Barbaresco AOCG

Barbaresco AOCG


Barbaresco AOCG

Seal of quality

Product denomination. Products with seal of quality correspond to the acknowledged denomination.

A.O.C. – D.P.R. 23th April 1966

A.O.C.G. – D.P.R. 3rd October 1980


An intense and brilliant wine, shading from ruby red to garnet, and a stimulating bouquet of persisting fruity or ethereal fragrances recalling raspberries and red-fruit jams, geraniums and violets, but also green pepper, cinnamon and nutmeg, hay and wood, toasted hazelnut, vanilla, and even aniseed. The secret of this noble wine lies in the mystical and unpredictable symbiosis between the calcareous – clayey substrata of the hills, the very same that secretly give life to the precious white truffle of Alba, and the Nebbiolo vineyards that delineate the horizons of this region, portraying a natural landscape of incomparable beauty.

The vine is 100% Nebbiolo in the sub-varieties Michet, Lampia and Rosè. The minimum ageing period established by the Disciplinary Regulations is 24 months, 12 of which in durmast or chestnut barrels. “Barbaresco” undergoes an ageing period of no less than four years and, as additional specification, can bear the word “reserve”. The minimum alcoholic content is 12.5% vol.

Area of production

The area includes the entire administrative region of the following communes: Barbaresco, Treiso and Neive and a part of the village of San Rocco Seno d’Elvio in the commune of Alba.


The wine of Barbaresco, a hilly commune Southeast of Alba, with its impressive tower, overhanging the banks of the Tanaro, was already known to the Romans.

Tito Livio mentioned it in his Storia Romana and it is here that the Roman road linked the Ligurian coast with Turin, crossing a region that already had a significant wine-making inclination. Long before then, in fact, the ancient Ligurians had colonised these hills; the origin of vine-growing is probably thanks to them, as also the very name of the town, Barbaresco, which, as it would seem, derives from the definition Barbarica silva referring to an oak wood in the area with sulphur and salty water springs that the Ligurians considered sacred. Therefore, it was not by chance that a basket overflowing with grapes is carved in the wooden chancel of the Duomo d’Alba, above the depiction of the medieval village of Barbaresco.

Many words have been spent on this red wine of superb aristocracy, but the most famous was an anecdote by the Austrian general De Melas who, in 1799, having defeated the French in battle, and wanting to worthily celebrate this victory, demanded that several bottles of “Nebiolo di Barbaresco” be sent to his camp. It was only towards the 19 th century that Barbaresco became once and for all dry, according to the new wine-making technique introduced by Dominique Cavazza, a well-known agronomist and the first director of the Regia Scuola Enologica of Alba, who wanted this wine to be “delicate, smooth, generous” as were the greatest French wines.

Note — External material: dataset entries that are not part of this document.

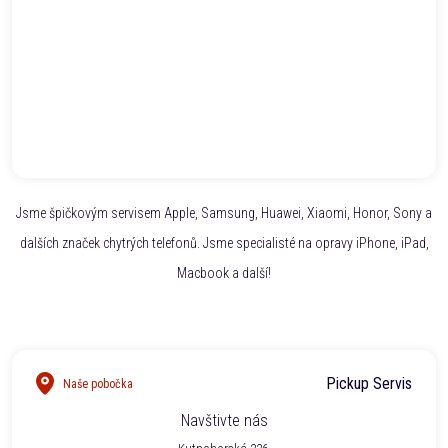
Jsme špičkovým servisem Apple, Samsung, Huawei, Xiaomi, Honor, Sony a
dalších značek chytrých telefonů. Jsme specialisté na opravy iPhone, iPad,
Macbook a další!
Pickup Servis
Naše pobočka
Navštivte nás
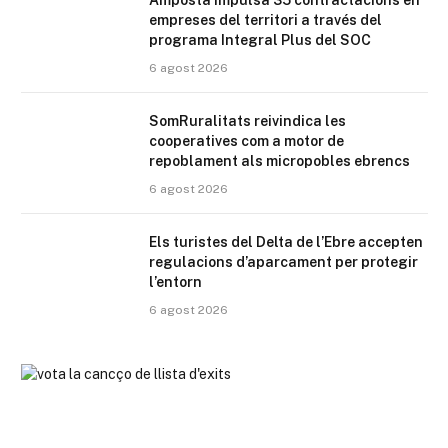
empreses del territori a través del
programa Integral Plus del SOC
6 agost 2026
SomRuralitats reivindica les
cooperatives com a motor de
repoblament als micropobles ebrencs
6 agost 2026
Els turistes del Delta de l’Ebre accepten
regulacions d’aparcament per protegir
l’entorn
6 agost 2026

In 1934, requested by the wine-makers themselves, the “Consorzio per la difesa dei vini tipici di pregio Barolo e Barbaresco” was created, and productive perspectives were also established: area of origin, grape and the characteristics. The Consortium was later reconstituted in 1947, with the purpose of obtaining status for these wines, first, Quality Wine (AOC), and then AOCG. Lastly, in 1994, the present “Consorzio di Tutela Barolo, Barbaresco, Alba Langhe and Roero” was founded as a point of reference for wine-makers in the area between Langa and Roero.

1986 marked the inauguration of the “Enoteca Regionale del Barbaresco” (Regional Barbaresco Wine Cellar) in the ex confraternity of San Donato, with the objective of promoting and safeguarding Barbaresco wine and its land.